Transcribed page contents

********

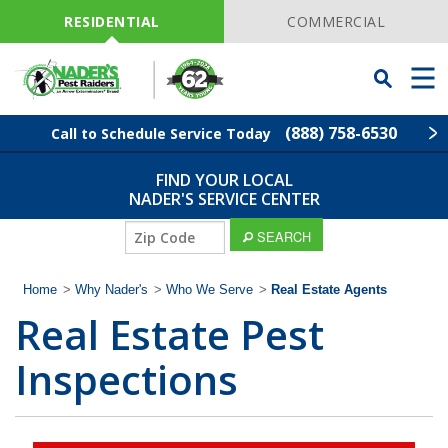
Skip
Navigation
RESIDENTIAL
COMMERCIAL
Toggle
Men
Searchbar
(888) 758-6530
Call to Schedule Service Today
FIND YOUR LOCAL
Find Your Local Service Center
ZIP
NADER'S SERVICE CENTER
Code
ZIP
SEARCH
Pest Control
Code
Home
>
Why Nader's
>
Who We Serve
>
Real Estate Agents
Termite Control
Real Estate Pest
Lawn Services
Inspections
Wildlife Control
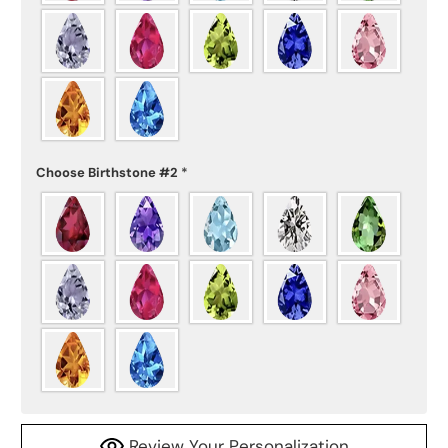
Choose Birthstone #2
*
Review Your Personalization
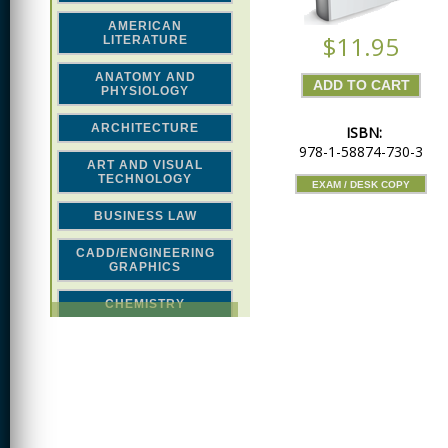
AMERICAN
$11.95
LITERATURE
ANATOMY AND
PHYSIOLOGY
ARCHITECTURE
ISBN:
978-1-58874-730-3
ART AND VISUAL
TECHNOLOGY
EXAM / DESK COPY
BUSINESS LAW
CADD/ENGINEERING
GRAPHICS
CHEMISTRY
CLASSICAL STUDIES
COMPUTER SCIENCE &
MATH
CONSTRUCTION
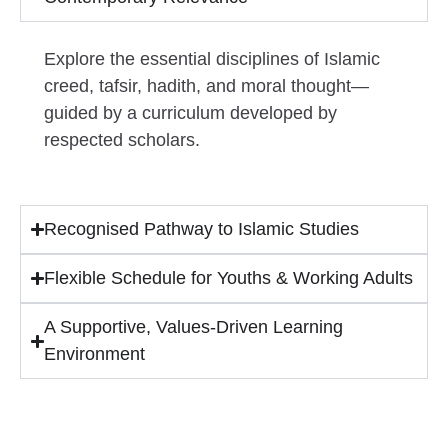
Explore the essential disciplines of Islamic
creed, tafsir, hadith, and moral thought—
guided by a curriculum developed by
respected scholars.
Recognised Pathway to Islamic Studies
Flexible Schedule for Youths & Working Adults
A Supportive, Values-Driven Learning
Environment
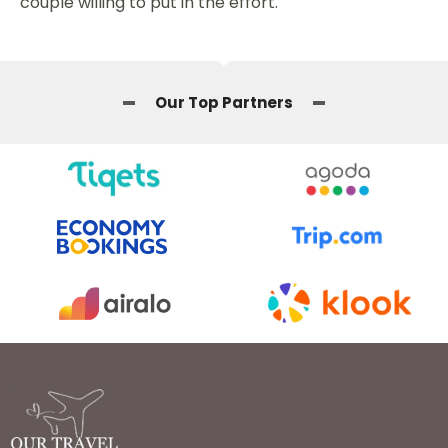
couple willing to put in the effort.
Our Top Partners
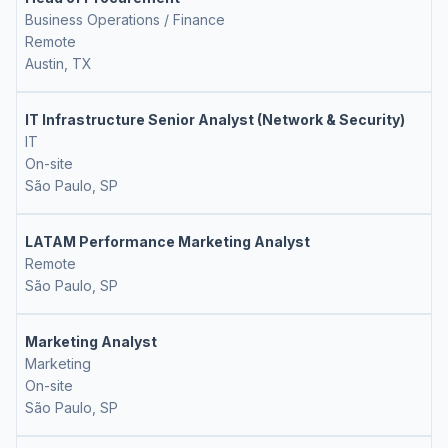
Business Operations / Finance
Remote
Austin, TX
IT Infrastructure Senior Analyst (Network & Security)
IT
On-site
São Paulo, SP
LATAM Performance Marketing Analyst
Remote
São Paulo, SP
Marketing Analyst
Marketing
On-site
São Paulo, SP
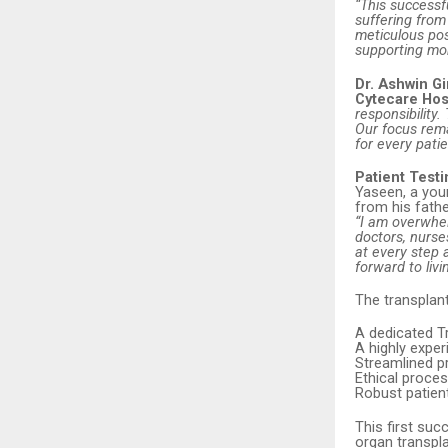
“This successf
suffering fro
meticulous pos
supporting mor
Dr. Ashwin Gi
Cytecare Hos
responsibility
Our focus rema
for every pati
Patient Test
Yaseen, a youn
from his fathe
“I am overwhel
doctors, nurs
at every step 
forward to livi
The transplan
A dedicated T
A highly expe
Streamlined pr
Ethical proces
Robust patien
This first suc
organ transpla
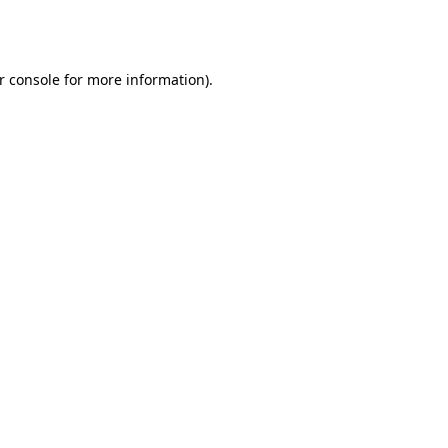
r console
for more information).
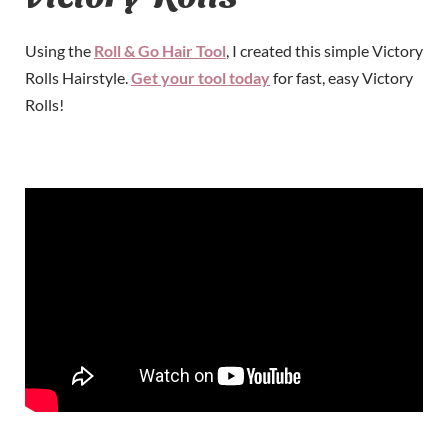
Using the
Roll & Go Hair Tool
, I created this simple Victory
Rolls Hairstyle.
Get your tool today
for fast, easy Victory
Rolls!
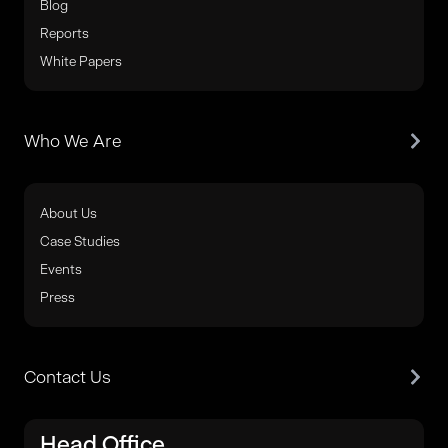
Blog
Reports
White Papers
Who We Are
About Us
Case Studies
Events
Press
Contact Us
Head Office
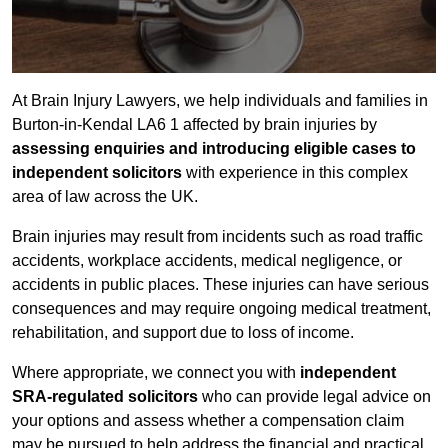
At Brain Injury Lawyers, we help individuals and families in
Burton-in-Kendal LA6 1 affected by brain injuries by
assessing enquiries and introducing eligible cases to
independent solicitors
with experience in this complex
area of law across the UK.
Brain injuries may result from incidents such as road traffic
accidents, workplace accidents, medical negligence, or
accidents in public places. These injuries can have serious
consequences and may require ongoing medical treatment,
rehabilitation, and support due to loss of income.
Where appropriate, we connect you with
independent
SRA-regulated solicitors
who can provide legal advice on
your options and assess whether a compensation claim
may be pursued to help address the financial and practical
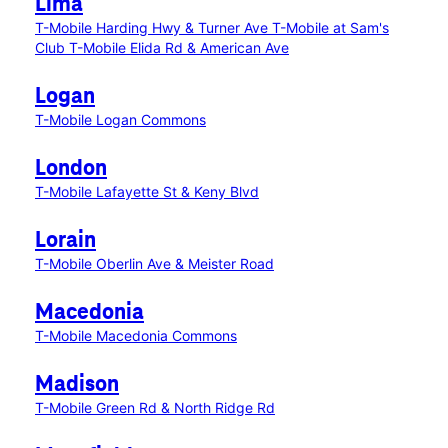
Lima
T-Mobile Harding Hwy & Turner Ave
T-Mobile at Sam's
Club
T-Mobile Elida Rd & American Ave
Logan
T-Mobile Logan Commons
London
T-Mobile Lafayette St & Keny Blvd
Lorain
T-Mobile Oberlin Ave & Meister Road
Macedonia
T-Mobile Macedonia Commons
Madison
T-Mobile Green Rd & North Ridge Rd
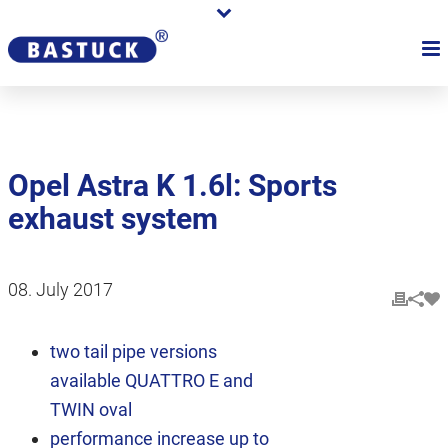
Opel Astra K 1.6l: Sports
exhaust system
08. July 2017
two tail pipe versions
available QUATTRO E and
TWIN oval
performance increase up to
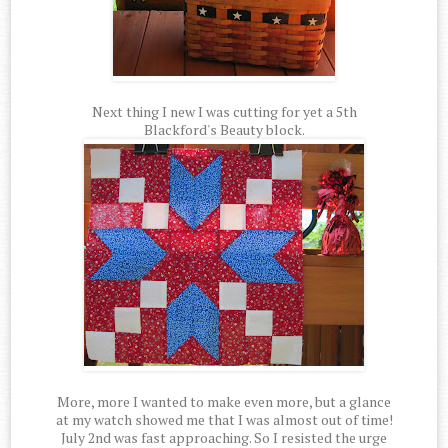
Next thing I new I was cutting for yet a 5th
Blackford's Beauty block.
More, more I wanted to make even more, but a glance
at my watch showed me that I was almost out of time!
July 2nd was fast approaching. So I resisted the urge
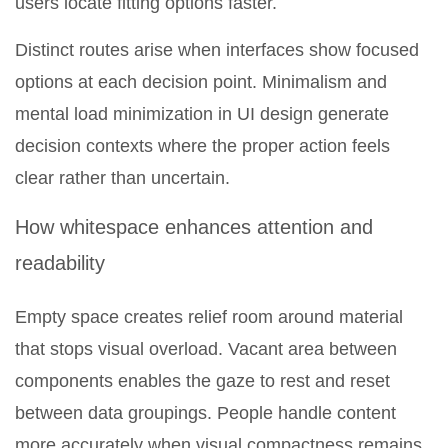
users locate fitting options faster.
Distinct routes arise when interfaces show focused
options at each decision point. Minimalism and
mental load minimization in UI design generate
decision contexts where the proper action feels
clear rather than uncertain.
How whitespace enhances attention and
readability
Empty space creates relief room around material
that stops visual overload. Vacant area between
components enables the gaze to rest and reset
between data groupings. People handle content
more accurately when visual compactness remains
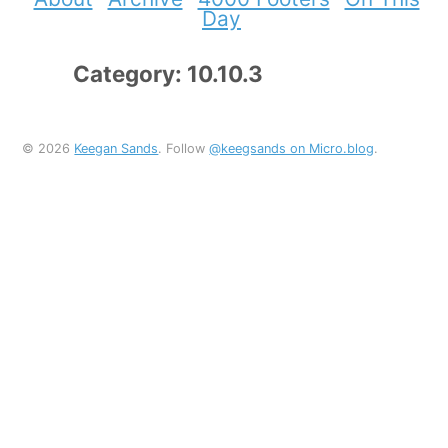
Day
Category: 10.10.3
© 2026
Keegan Sands
. Follow
@keegsands on Micro.blog
.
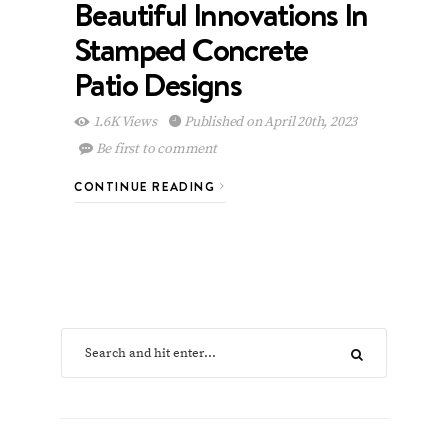
Beautiful Innovations In
Stamped Concrete
Patio Designs
1.6K Views
Published on April 20th, 2023
Be first to comment
CONTINUE READING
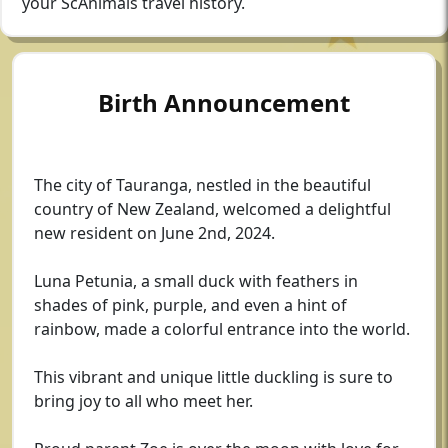
your ScAnimals travel history.
Birth Announcement
The city of Tauranga, nestled in the beautiful
country of New Zealand, welcomed a delightful
new resident on June 2nd, 2024.
Luna Petunia, a small duck with feathers in
shades of pink, purple, and even a hint of
rainbow, made a colorful entrance into the world.
This vibrant and unique little duckling is sure to
bring joy to all who meet her.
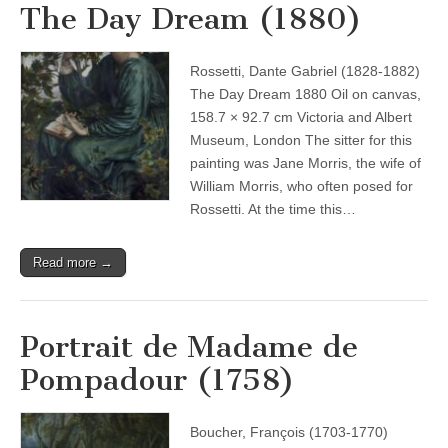
The Day Dream (1880)
Rossetti, Dante Gabriel (1828-1882)
The Day Dream 1880 Oil on canvas,
158.7 × 92.7 cm Victoria and Albert
Museum, London The sitter for this
painting was Jane Morris, the wife of
William Morris, who often posed for
Rossetti. At the time this…
Read more →
Portrait de Madame de
Pompadour (1758)
Boucher, François (1703-1770)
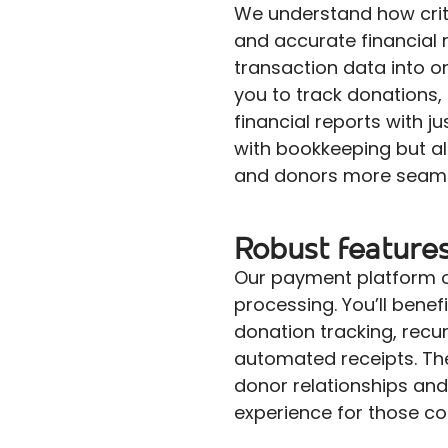
We understand how critic
and accurate financial 
transaction data into 
you to track donations,
financial reports with ju
with bookkeeping but a
and donors more seaml
Robust feature
Our payment platform o
processing. You’ll benef
donation tracking, recu
automated receipts. Th
donor relationships and
experience for those co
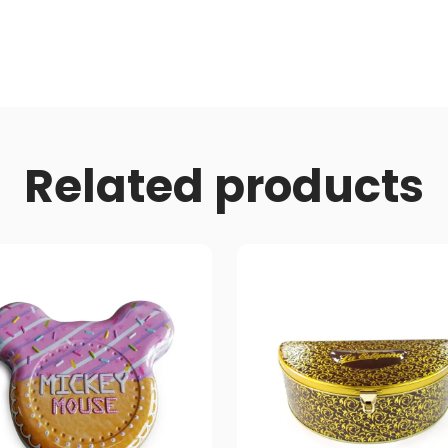
Related products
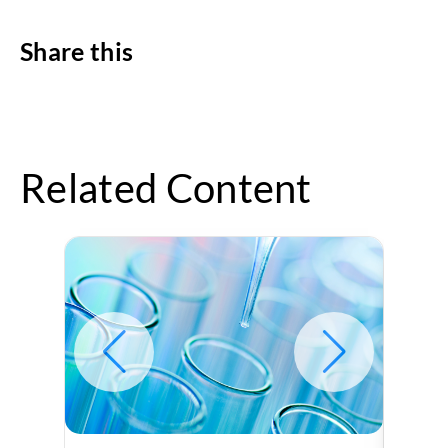
Share this
Related Content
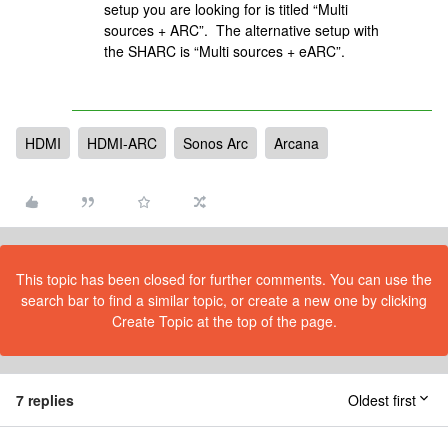
setup you are looking for is titled “Multi
sources + ARC”. The alternative setup with
the SHARC is “Multi sources + eARC”.
HDMI
HDMI-ARC
Sonos Arc
Arcana
This topic has been closed for further comments. You can use the
search bar to find a similar topic, or create a new one by clicking
Create Topic at the top of the page.
7 replies
Oldest first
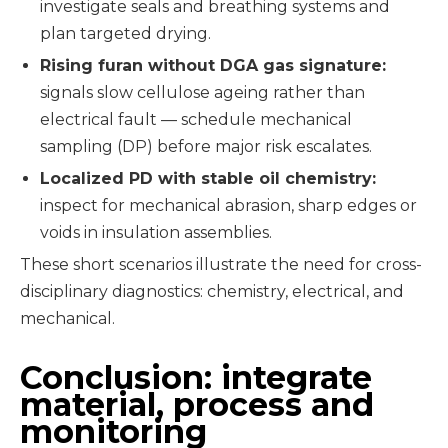
investigate seals and breathing systems and
plan targeted drying.
Rising furan without DGA gas signature:
signals slow cellulose ageing rather than
electrical fault — schedule mechanical
sampling (DP) before major risk escalates.
Localized PD with stable oil chemistry:
inspect for mechanical abrasion, sharp edges or
voids in insulation assemblies.
These short scenarios illustrate the need for cross-
disciplinary diagnostics: chemistry, electrical, and
mechanical.
Conclusion: integrate
material, process and
monitoring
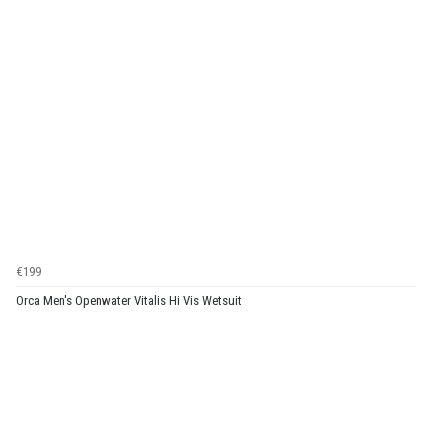
€199
Orca Men's Openwater Vitalis Hi Vis Wetsuit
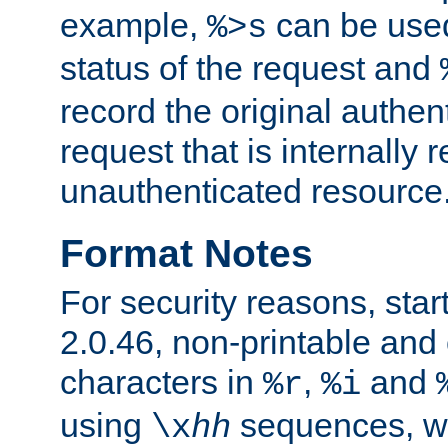
example,
can be used 
%>s
status of the request and
record the original authen
request that is internally 
unauthenticated resource
Format Notes
For security reasons, star
2.0.46, non-printable and 
characters in
,
and
%r
%i
using
sequences, 
\x
hh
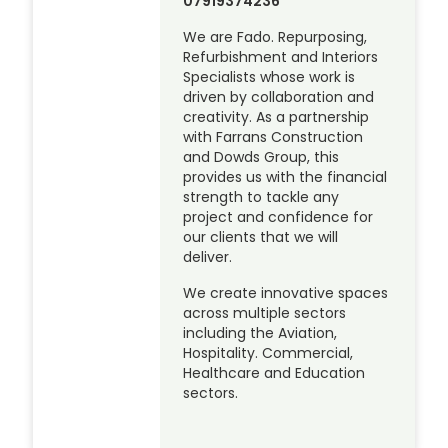
07919374236
We are Fado. Repurposing,
Refurbishment and Interiors
Specialists whose work is
driven by collaboration and
creativity. As a partnership
with Farrans Construction
and Dowds Group, this
provides us with the financial
strength to tackle any
project and confidence for
our clients that we will
deliver.
We create innovative spaces
across multiple sectors
including the Aviation,
Hospitality. Commercial,
Healthcare and Education
sectors.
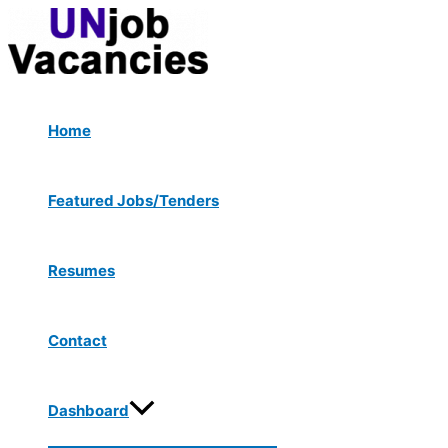
Menu
Skip
Post
Toggle
to
navigation
content
Home
Featured Jobs/Tenders
Resumes
Contact
Dashboard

********

Task objective:
What is needed is an exact copy of only the lines above from the one with "rainbow, made a" to the one with "Oldest first", both kept, with every picture left out.

Task solution:
rainbow, made a colorful entrance into the world.
This vibrant and unique little duckling is sure to
bring joy to all who meet her.
The Day Dream (1880)
Rossetti, Dante Gabriel (1828-1882)
The Day Dream 1880 Oil on canvas,
158.7 × 92.7 cm Victoria and Albert
Museum, London The sitter for this
painting was Jane Morris, the wife of
William Morris, who often posed for
Rossetti. At the time this…
Read more →
Portrait de Madame de
Pompadour (1758)
Boucher, François (1703-1770)
We understand how critic
and accurate financial 
transaction data into 
you to track donations,
financial reports with ju
with bookkeeping but a
and donors more seaml
Robust feature
Our payment platform o
processing. You’ll benef
donation tracking, recu
automated receipts. Th
donor relationships and
experience for those co
Related products
Share this
Related Content
setup you are looking for is titled “Multi
sources + ARC”. The alternative setup with
the SHARC is “Multi sources + eARC”.
HDMI
HDMI-ARC
Sonos Arc
Arcana
This topic has been closed for further comments. You can use the
search bar to find a similar topic, or create a new one by clicking
Create Topic at the top of the page.
7 replies
Oldest first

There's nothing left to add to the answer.